High-performance agentic web scraping library combining curl-cffi speed with Playwright browser capabilities
Project description
PhantomFetch
PhantomFetch is a high-performance, agentic web scraping library for Python. It seamlessly combines the speed of curl-cffi with the capabilities of Playwright, offering a unified API for all your data extraction needs.
Why PhantomFetch?
Most web scraping requires choosing between speed (httpx, requests) or browser capabilities (Playwright, Selenium).
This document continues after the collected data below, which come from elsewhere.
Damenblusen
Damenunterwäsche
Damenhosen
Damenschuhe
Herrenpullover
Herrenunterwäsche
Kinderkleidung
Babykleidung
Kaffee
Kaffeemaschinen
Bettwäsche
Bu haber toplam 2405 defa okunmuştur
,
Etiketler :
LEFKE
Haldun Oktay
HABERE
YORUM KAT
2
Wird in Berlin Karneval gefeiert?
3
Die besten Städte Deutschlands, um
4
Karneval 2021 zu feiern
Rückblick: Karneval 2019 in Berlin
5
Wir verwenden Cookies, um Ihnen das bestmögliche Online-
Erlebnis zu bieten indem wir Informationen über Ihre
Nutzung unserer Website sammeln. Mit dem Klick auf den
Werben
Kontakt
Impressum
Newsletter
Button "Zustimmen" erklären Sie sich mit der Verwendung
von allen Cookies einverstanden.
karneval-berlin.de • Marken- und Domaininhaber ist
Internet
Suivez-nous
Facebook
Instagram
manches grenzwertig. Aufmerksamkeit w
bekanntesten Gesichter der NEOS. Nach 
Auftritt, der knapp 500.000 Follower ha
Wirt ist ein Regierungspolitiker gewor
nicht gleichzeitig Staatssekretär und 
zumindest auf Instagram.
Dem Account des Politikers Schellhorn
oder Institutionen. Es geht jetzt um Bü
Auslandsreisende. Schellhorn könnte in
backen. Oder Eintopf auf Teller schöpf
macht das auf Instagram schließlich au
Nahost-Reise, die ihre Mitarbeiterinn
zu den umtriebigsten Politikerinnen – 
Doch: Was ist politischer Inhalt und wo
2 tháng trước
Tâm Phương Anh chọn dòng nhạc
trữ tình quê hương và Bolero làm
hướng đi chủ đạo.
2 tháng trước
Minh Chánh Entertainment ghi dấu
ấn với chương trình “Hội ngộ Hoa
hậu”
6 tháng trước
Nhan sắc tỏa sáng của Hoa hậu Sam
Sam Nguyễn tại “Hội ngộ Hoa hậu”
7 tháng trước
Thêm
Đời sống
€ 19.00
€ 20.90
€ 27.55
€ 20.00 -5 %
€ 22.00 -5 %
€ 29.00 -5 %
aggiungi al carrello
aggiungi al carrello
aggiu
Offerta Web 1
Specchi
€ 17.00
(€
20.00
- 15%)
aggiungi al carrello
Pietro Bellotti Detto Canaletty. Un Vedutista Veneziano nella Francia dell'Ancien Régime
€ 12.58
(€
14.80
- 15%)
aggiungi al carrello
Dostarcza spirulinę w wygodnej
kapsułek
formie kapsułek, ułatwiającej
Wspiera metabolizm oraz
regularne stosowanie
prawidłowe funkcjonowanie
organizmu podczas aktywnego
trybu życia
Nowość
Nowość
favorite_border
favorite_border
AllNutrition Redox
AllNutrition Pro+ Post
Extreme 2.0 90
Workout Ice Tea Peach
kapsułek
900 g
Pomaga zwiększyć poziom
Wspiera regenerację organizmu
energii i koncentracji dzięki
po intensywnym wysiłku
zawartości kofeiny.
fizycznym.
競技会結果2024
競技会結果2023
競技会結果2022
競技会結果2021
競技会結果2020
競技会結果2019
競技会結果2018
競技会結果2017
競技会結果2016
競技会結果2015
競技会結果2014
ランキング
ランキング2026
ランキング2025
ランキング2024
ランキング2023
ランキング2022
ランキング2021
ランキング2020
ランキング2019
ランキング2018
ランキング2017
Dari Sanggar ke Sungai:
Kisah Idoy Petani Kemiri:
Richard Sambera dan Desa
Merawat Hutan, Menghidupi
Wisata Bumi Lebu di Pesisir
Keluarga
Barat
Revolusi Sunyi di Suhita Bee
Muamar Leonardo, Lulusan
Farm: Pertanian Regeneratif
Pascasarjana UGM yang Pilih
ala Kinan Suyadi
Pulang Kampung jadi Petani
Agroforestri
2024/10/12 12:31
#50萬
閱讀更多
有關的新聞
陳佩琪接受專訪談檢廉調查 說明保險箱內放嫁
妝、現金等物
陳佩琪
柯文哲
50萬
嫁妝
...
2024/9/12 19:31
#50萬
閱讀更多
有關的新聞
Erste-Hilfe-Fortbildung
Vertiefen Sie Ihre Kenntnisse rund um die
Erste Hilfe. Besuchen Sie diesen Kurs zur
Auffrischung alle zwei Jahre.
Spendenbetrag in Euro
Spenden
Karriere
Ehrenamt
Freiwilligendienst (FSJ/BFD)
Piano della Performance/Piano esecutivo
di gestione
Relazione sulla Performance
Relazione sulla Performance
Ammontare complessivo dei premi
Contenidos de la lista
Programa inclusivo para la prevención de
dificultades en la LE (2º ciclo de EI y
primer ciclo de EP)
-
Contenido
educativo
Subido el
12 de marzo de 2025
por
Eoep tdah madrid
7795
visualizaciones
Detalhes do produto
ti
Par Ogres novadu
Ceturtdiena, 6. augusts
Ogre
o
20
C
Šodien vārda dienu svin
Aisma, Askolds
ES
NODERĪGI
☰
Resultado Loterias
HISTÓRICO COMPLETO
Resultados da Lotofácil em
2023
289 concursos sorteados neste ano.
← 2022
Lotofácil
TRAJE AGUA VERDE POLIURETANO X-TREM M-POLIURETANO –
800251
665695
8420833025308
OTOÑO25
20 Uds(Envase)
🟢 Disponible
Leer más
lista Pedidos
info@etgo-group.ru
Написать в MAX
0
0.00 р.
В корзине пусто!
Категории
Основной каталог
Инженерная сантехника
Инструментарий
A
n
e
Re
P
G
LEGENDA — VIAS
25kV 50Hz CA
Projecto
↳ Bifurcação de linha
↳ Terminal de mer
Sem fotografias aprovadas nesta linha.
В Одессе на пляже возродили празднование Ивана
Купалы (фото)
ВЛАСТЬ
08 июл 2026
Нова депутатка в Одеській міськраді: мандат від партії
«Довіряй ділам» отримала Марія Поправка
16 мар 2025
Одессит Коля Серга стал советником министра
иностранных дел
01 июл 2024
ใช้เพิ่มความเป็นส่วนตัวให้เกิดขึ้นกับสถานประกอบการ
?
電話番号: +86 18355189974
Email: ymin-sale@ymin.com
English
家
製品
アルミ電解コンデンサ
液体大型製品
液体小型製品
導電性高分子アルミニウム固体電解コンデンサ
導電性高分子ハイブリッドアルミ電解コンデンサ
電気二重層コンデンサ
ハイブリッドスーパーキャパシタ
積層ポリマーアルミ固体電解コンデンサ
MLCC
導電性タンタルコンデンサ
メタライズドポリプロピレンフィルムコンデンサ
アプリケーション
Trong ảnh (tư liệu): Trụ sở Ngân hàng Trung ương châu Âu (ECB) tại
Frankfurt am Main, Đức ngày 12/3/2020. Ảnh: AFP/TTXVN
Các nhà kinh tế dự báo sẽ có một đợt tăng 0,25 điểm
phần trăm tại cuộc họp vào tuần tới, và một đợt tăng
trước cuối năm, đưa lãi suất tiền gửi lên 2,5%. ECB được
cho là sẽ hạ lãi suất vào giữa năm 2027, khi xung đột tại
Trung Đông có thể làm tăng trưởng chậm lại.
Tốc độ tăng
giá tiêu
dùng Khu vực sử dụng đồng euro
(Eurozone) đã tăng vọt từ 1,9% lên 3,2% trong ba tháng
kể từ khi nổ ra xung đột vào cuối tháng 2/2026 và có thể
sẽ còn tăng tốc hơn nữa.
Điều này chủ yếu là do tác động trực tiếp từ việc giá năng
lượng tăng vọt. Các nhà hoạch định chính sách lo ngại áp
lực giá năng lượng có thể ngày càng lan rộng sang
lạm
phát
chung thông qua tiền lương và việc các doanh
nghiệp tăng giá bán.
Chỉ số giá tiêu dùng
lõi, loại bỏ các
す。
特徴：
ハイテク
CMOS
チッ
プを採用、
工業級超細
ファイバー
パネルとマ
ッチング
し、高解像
PhantomFetch gives you both with a unified interface:
| Feature | PhantomFetch | requests/httpx | Playwright/Selenium |
|---|---|---|---|
| Speed | ⚡ Fast (curl-cffi) | ⚡ Fast | 🐌 Slow |
| JavaScript Support | ✅ Yes (Playwright) | ❌ No | ✅ Yes |
| Anti-Detection | ✅ Built-in | ❌ No | ⚠️ Manual |
| Smart Caching | ✅ Configurable | ❌ No | ❌ No |
| Proxy Rotation | ✅ Automatic | ⚠️ Manual | ⚠️ Manual |
| Async-First | ✅ Yes | ⚠️ Partial | ✅ Yes |
| Unified API | ✅ One interface | N/A | N/A |
| OpenTelemetry | ✅ Built-in | ❌ No | ❌ No |
Key Benefits:
- 🎯 Start Fast, Scale Smart: Use curl for quick requests, switch to browser when needed
- 🧠 Intelligent: Automatic retry logic, exponential backoff, fingerprint rotation
- 🚀 Production-Ready: Built-in observability, caching, and error handling
- 🛠️ Developer-Friendly: Intuitive API, comprehensive type hints, rich documentation
Features
- 🚀 Unified API: Switch between
curl(fast, lightweight) andbrowser(JavaScript-capable) engines with a single parameter - 🧠 Smart Caching: Configurable caching strategies (
all,resources,conservative) to speed up development and save bandwidth - 🤖 Agentic Actions: Define browser interactions (click, scroll, input, wait) declaratively
- 🛡️ Anti-Detection: Built-in support for proxy rotation and fingerprinting protection (via
curl-cffi) - ⚡ Async First: Built on
asynciofor high concurrency - 🔄 Smart Retries: Configurable retry logic with exponential backoff
- 🍪 Cookie Management: Automatic cookie handling across engines
- 📊 Observability: OpenTelemetry integration out of the box
Installation
pip install phantomfetch
# or with uv (recommended)
uv pip install phantomfetch
After installation, install Playwright browsers:
playwright install chromium
Quick Start
Basic Fetch (Curl Engine)
import asyncio
from phantomfetch import Fetcher
async def main():
async with Fetcher() as f:
response = await f.fetch("https://httpbin.org/get")
print(response.json())
if __name__ == "__main__":
asyncio.run(main())
Browser Fetch with Caching
Use the resources strategy to cache static assets (images, CSS, scripts) while keeping the main page fresh.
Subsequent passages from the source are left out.